Ariane can dump a trace-log in Questa which can be easily diffed against Spike with commit log enabled. In include/ariane_pkg.sv set:

localparam bit ENABLE_SPIKE_COMMIT_LOG = 1'b1;

This runs the randomized program on Spike and on the RTL target, and checks whether the two signatures match. The random instruction mix can be configured in the ./tmp/riscv-torture/config/default.config file. This will dump a file called trace_hart_*_*_commit.log.
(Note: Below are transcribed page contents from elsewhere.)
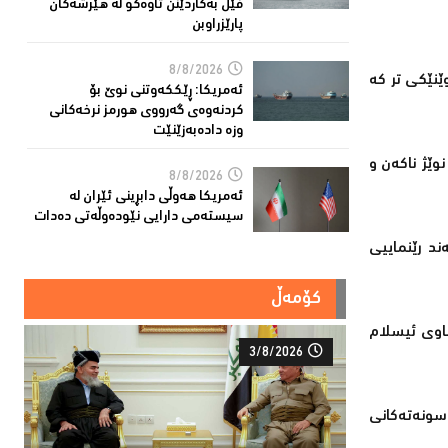
فێڵ بەکاردێنن تاوەکو لە هێرشەکان
پارێزراوبن
8/8/2026
ێنێکی تر کە
ئەمریكا: ڕێککەوتنى نوێ بۆ
كردنەوەی گەرووی هورمز نرخەكانی
وزە دادەبەزێنێت
وێژ ناکەن و
8/8/2026
ئەمریکا هەوڵى دابڕینى ئێران لە
سیستەمی دارایی نێودەوڵەتی دەدات
ند رێنماییی
کۆمەڵ
ناوی ئیسلام
3/8/2026
 سونەتەکانی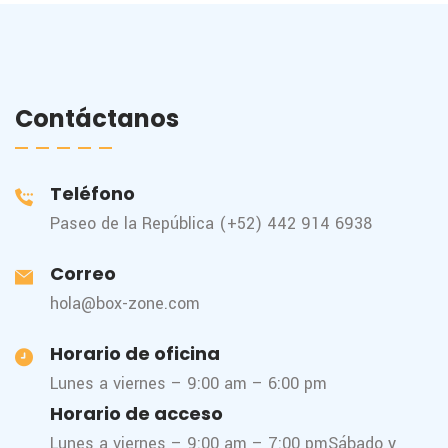
Contáctanos
Teléfono
Paseo de la República (+52) 442 914 6938
Correo
hola@box-zone.com
Horario de oficina
Lunes a viernes – 9:00 am – 6:00 pm
Horario de acceso
Lunes a viernes – 9:00 am – 7:00 pm
Sábado y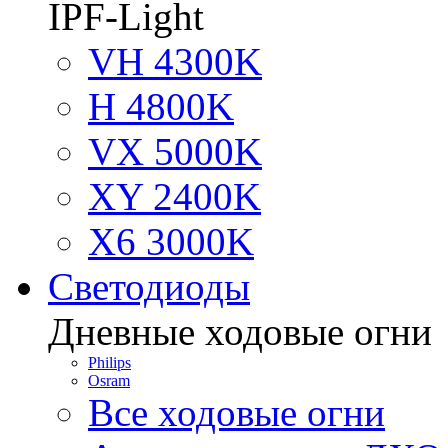
IPF-Light
VH 4300K
H 4800K
VX 5000K
XY 2400K
X6 3000K
Светодиоды
Дневные ходовые огни
Philips
Osram
Все ходовые огни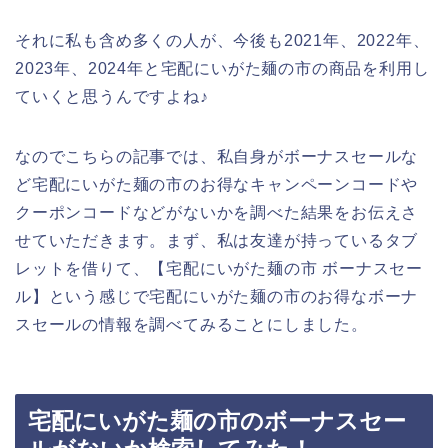
それに私も含め多くの人が、今後も2021年、2022年、
2023年、2024年と宅配にいがた麺の市の商品を利用し
ていくと思うんですよね♪
なのでこちらの記事では、私自身がボーナスセールな
ど宅配にいがた麺の市のお得なキャンペーンコードや
クーポンコードなどがないかを調べた結果をお伝えさ
せていただきます。まず、私は友達が持っているタブ
レットを借りて、【宅配にいがた麺の市 ボーナスセー
ル】という感じで宅配にいがた麺の市のお得なボーナ
スセールの情報を調べてみることにしました。
宅配にいがた麺の市のボーナスセー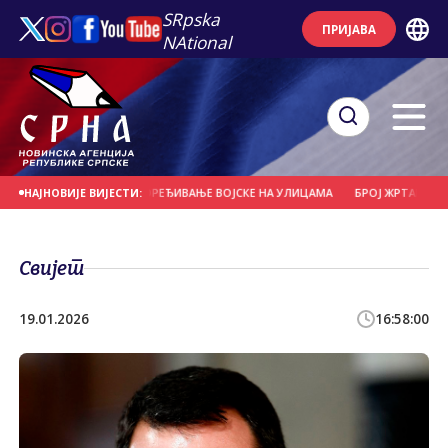
SRpska
ПРИЈАВА
NAtional
 СЕУТЕ ТРАЖИ РАСПОРЕЂИВАЊЕ ВОЈСКЕ НА УЛИЦАМА
БРОЈ ЖРТАВА ЗЕМЉО
НАЈНОВИЈЕ ВИЈЕСТИ:
Свијет
19.01.2026
16:58:00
This can be helpful for debugging long traces (e.g.: torture traces). To compile Spike with the commit log feature do:

$ apt-get install device-tree-compiler
$ mkdir build
$ cd build
$ ../configure --prefix=$RISCV --with-fesvr=$RISCV --enable-commitlog
$ make
$ [sudo] make install

Memory Preloading

In standard configuration the debug module will take care of loading the memory content. It will also handle communication with riscv-fesvr. Depending on the scenario this might not be diserable (e.g.: preloading of a large elf or linux boot in simulation). You can use the preload elf flag to specify the path to a binary which will be preloaded.

You will loose all riscv-fesvr communcation like sytemcalls and eoc capabilities.

$ make sim preload=elf

Re-generating the Bootcode (ZSBL)

The zero stage bootloader (ZSBL) for RTL simulation lives in bootrom/ while the bootcode for the FPGA is in fpga/src/bootrom. The RTL bootcode simply jumps to the base of the DRAM where the FSBL takes over. For the FPGA the ZSBL performs additional housekeeping. Both bootloader pass the hartid as well as address to the device tree in argumen register a0 and a1 respectively.

To re-generate the bootcode you can use the existing makefile within those directories. To generate the SystemVerilog files you will need the bitstring python package installed on your system.

Contributing

Check out the contribution guide

Acknowledgements

Thanks to Gian Marti, Thomas Kramer and Thomas E. Benz for implementing the PLIC.